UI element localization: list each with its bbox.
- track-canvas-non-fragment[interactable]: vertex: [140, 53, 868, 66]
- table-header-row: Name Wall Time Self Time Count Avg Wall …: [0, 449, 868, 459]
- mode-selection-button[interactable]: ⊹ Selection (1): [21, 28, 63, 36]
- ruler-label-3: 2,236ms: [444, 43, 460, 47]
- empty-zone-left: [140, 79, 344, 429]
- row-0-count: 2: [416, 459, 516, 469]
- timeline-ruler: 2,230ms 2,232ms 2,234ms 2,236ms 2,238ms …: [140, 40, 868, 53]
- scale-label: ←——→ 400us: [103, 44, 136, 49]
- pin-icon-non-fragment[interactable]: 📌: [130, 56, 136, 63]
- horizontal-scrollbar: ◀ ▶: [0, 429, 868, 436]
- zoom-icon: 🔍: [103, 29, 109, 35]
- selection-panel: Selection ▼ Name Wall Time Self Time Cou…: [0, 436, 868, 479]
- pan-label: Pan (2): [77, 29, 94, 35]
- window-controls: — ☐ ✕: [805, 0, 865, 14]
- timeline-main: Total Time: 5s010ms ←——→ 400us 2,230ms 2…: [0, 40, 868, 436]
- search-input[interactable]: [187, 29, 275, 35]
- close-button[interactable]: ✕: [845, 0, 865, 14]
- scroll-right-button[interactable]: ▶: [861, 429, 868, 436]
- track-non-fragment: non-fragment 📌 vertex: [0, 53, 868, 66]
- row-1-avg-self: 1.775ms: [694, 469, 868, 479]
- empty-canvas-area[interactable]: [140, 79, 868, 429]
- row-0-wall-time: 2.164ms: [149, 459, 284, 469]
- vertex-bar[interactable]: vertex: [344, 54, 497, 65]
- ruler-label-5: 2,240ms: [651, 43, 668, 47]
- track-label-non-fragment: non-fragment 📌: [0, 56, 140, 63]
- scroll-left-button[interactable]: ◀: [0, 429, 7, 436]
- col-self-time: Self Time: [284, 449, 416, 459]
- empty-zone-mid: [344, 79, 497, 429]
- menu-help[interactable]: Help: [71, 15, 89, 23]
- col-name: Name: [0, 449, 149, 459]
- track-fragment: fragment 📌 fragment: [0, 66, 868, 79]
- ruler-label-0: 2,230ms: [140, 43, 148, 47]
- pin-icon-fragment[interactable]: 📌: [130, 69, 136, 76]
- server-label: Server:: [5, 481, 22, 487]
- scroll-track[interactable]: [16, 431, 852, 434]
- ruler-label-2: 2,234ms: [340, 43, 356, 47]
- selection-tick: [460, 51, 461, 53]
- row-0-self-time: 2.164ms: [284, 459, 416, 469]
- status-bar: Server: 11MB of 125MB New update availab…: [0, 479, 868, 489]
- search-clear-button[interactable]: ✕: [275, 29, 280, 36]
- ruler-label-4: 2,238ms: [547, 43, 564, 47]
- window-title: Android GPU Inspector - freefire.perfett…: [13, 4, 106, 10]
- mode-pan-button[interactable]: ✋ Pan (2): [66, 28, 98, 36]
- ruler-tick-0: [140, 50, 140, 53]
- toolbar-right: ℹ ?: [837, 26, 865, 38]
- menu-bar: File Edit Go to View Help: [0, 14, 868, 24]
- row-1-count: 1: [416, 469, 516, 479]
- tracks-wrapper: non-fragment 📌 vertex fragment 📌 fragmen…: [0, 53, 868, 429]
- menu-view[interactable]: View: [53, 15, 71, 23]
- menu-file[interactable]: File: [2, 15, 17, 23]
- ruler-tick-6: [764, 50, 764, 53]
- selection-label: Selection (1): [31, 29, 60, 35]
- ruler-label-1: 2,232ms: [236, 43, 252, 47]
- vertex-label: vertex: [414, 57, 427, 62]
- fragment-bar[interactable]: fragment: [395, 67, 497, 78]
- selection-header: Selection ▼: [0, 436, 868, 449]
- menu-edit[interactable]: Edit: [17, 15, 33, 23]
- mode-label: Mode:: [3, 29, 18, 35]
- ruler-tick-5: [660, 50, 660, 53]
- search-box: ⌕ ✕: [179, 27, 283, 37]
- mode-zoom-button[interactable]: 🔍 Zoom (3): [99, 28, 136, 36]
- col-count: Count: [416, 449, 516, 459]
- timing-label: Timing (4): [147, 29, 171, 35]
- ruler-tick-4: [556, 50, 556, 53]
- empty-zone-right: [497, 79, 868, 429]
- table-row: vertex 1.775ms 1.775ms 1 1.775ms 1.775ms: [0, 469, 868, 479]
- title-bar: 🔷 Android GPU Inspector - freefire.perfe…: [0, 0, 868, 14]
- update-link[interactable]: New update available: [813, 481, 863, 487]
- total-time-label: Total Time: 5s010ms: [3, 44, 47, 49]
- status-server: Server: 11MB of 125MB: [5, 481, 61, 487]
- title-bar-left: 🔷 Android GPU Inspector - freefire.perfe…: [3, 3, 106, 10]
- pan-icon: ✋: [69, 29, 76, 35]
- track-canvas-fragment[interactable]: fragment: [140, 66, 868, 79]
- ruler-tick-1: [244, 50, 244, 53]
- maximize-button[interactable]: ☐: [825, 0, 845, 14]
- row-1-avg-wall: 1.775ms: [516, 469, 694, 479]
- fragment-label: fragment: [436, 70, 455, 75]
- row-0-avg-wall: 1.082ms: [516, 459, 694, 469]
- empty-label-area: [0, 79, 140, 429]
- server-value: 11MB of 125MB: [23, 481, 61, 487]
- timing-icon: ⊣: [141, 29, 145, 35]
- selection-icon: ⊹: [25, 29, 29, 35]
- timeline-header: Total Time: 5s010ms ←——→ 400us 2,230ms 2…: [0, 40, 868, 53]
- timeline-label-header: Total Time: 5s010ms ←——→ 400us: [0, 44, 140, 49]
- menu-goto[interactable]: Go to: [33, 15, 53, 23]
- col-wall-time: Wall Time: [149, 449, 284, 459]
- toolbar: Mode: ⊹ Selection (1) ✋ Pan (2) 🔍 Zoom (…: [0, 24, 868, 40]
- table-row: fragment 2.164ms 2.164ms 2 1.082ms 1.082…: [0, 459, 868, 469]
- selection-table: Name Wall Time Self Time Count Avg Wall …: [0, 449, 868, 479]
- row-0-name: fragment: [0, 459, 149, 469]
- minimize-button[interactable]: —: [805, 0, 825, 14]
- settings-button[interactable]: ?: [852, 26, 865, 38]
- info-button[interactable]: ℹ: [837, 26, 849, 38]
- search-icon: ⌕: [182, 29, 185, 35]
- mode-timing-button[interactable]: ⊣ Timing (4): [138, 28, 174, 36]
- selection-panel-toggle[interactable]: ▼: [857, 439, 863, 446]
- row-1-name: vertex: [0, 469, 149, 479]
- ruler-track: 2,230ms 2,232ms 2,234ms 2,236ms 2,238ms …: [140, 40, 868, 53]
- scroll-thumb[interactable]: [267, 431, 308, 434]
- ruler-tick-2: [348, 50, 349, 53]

* Task
The lines that mention the word "Edit" should be pulled from the records above.

* Answer to this exercise
- menu-bar: File Edit Go to View Help: [0, 14, 868, 24]
- menu-edit[interactable]: Edit: [17, 15, 33, 23]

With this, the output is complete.